Tofu (bean curd made by soy) is an essential ingredient of Washoku (Japanese cuisine).
It is said that Tofu was first invented in China in the late Tang period (850-907 AD). Tofu arrived in Japan during Japanese missions to Song (960-1279 AD). The missioners escaped from Kyoto and came to Nara, where had kept old Japanese culture, because Kyoto was in the uproar over the Genpei War (Hiroshi Kondou’s theory).
Tofu first appeared in a written record as an offering food at the Kasugataisha Shrine in 1183 (June Shinoda’s theory).

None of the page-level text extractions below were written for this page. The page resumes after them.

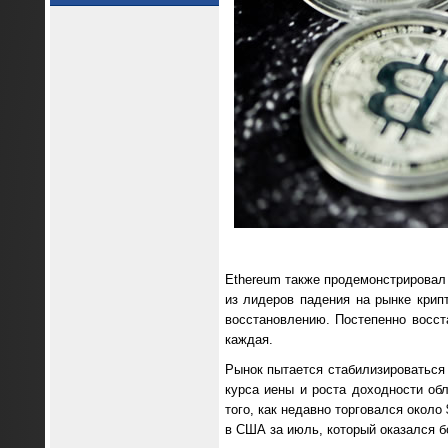
Ethereum также продемонстрировал р
из лидеров падения на рынке крип
восстановлению. Постепенно восст
каждая.
Рынок пытается стабилизироваться 
курса иены и роста доходности об
того, как недавно торговался около
в США за июль, который оказался 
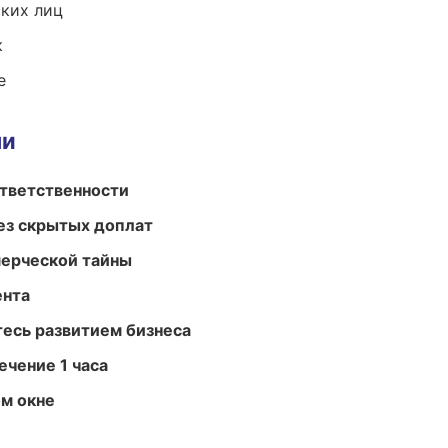
ких лиц
к
е
ми
ответственности
ез скрытых доплат
мерческой тайны
ента
есь развитием бизнеса
ечение 1 часа
м окне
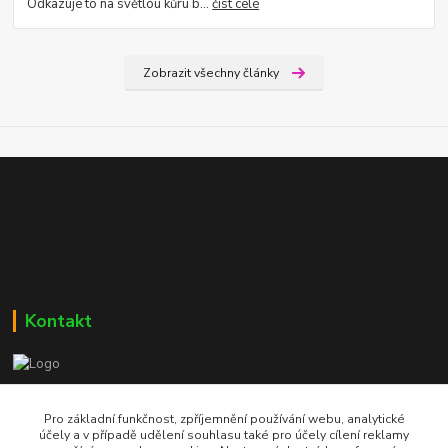
Odkazuje to na světlou kůru b...
číst celé
Zobrazit všechny články
Kontakt
Bc. Martin Kolár
604 729 587
Pro základní funkčnost, zpříjemnění používání webu, analytické
účely a v případě udělení souhlasu také pro účely cílení reklamy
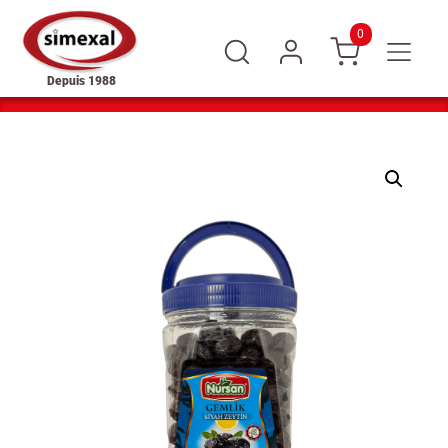
0
Depuis 1988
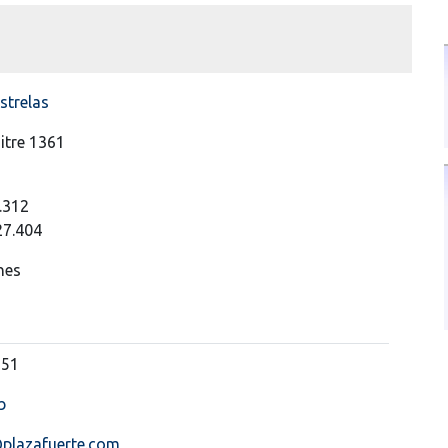
strelas
itre 1361
.312
27.404
nes
651
b
@plazafuerte.com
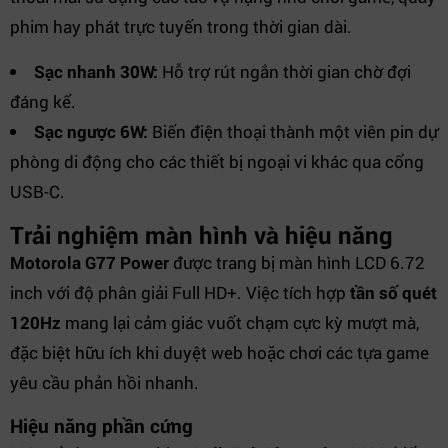
phim hay phát trực tuyến trong thời gian dài.
Sạc nhanh 30W:
Hỗ trợ rút ngắn thời gian chờ đợi
đáng kể.
Sạc ngược 6W:
Biến điện thoại thành một viên pin dự
phòng di động cho các thiết bị ngoại vi khác qua cổng
USB-C.
Trải nghiệm màn hình và hiệu năng
Motorola G77 Power
được trang bị màn hình LCD 6.72
inch với độ phân giải Full HD+. Việc tích hợp
tần số quét
120Hz
mang lại cảm giác vuốt chạm cực kỳ mượt mà,
đặc biệt hữu ích khi duyệt web hoặc chơi các tựa game
yêu cầu phản hồi nhanh.
Hiệu năng phần cứng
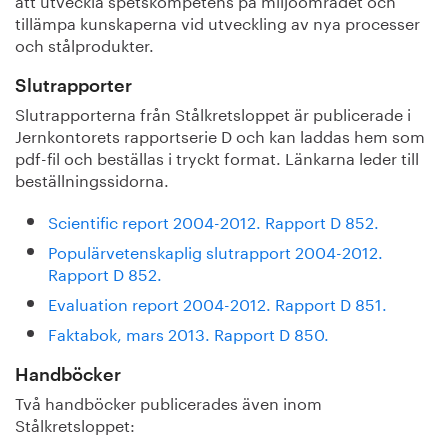
tillämpa kunskaperna vid utveckling av nya processer
och stålprodukter.
Slutrapporter
Slutrapporterna från Stålkretsloppet är publicerade i
Jernkontorets rapportserie D och kan laddas hem som
pdf-fil och beställas i tryckt format. Länkarna leder till
beställningssidorna.
Scientific report 2004-2012. Rapport D 852.
Populärvetenskaplig slutrapport 2004-2012.
Rapport D 852.
Evaluation report 2004-2012. Rapport D 851.
Faktabok, mars 2013. Rapport D 850.
Handböcker
Två handböcker publicerades även inom
Stålkretsloppet:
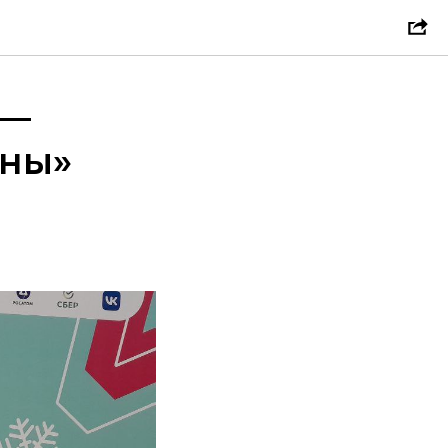
 —
ены»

According to the Shichju-ich-ban Shokunin Uta-awase (poetry contest among people of various occupations in seventy-one rounds) in the mid-Muromachi period (1467-1554), a Tofu vendor, saying ‘Please eat Tofu, I came to here from Nara’, appeared at a market in Kyoto.
Tofu at that time was similar to Tofu in China. Tofu in China was hard so that it did not float in water and was placed on a board.
Comments from Tofu producers
Mr. Koumoto at the Tofu Factory Garyu has been producing ancient hard Tofu in Heguri, Nara. He is the second-generation Tofu producer whose father started business in Sakai, Osaka.
He wants people to eat a range of his Tofu, from hard Tofu such as Genkotu Tofu (fist Tofu) and Tekken Tofu (iron fist Tofu) to creative Tofu as Tofu Kunsei (Smoke Tofu) and Tofu Jerky.
Nara was temporarily called Sakai prefecture in the Meiji period and Sakai, Osaka had a close relationship with Imaicho. Therefore, it is interesting to think that Tofu, which traveled Nara to Sakai, returned to Nara again.
- Hiroshi, Kondo(1983), “Nihonjin no Motometa Umaaji” (“Good taste that Japanese desire”), Chukoshinsho Ltd., ISBN 9784121007018
- Jun, Sinoda (1976), “Tofu no Hanashi” (“Stories of Tofu”), Sinsindou Unicon Color Series Inc., ISBN 4397500517
※All references are available in Japanese only.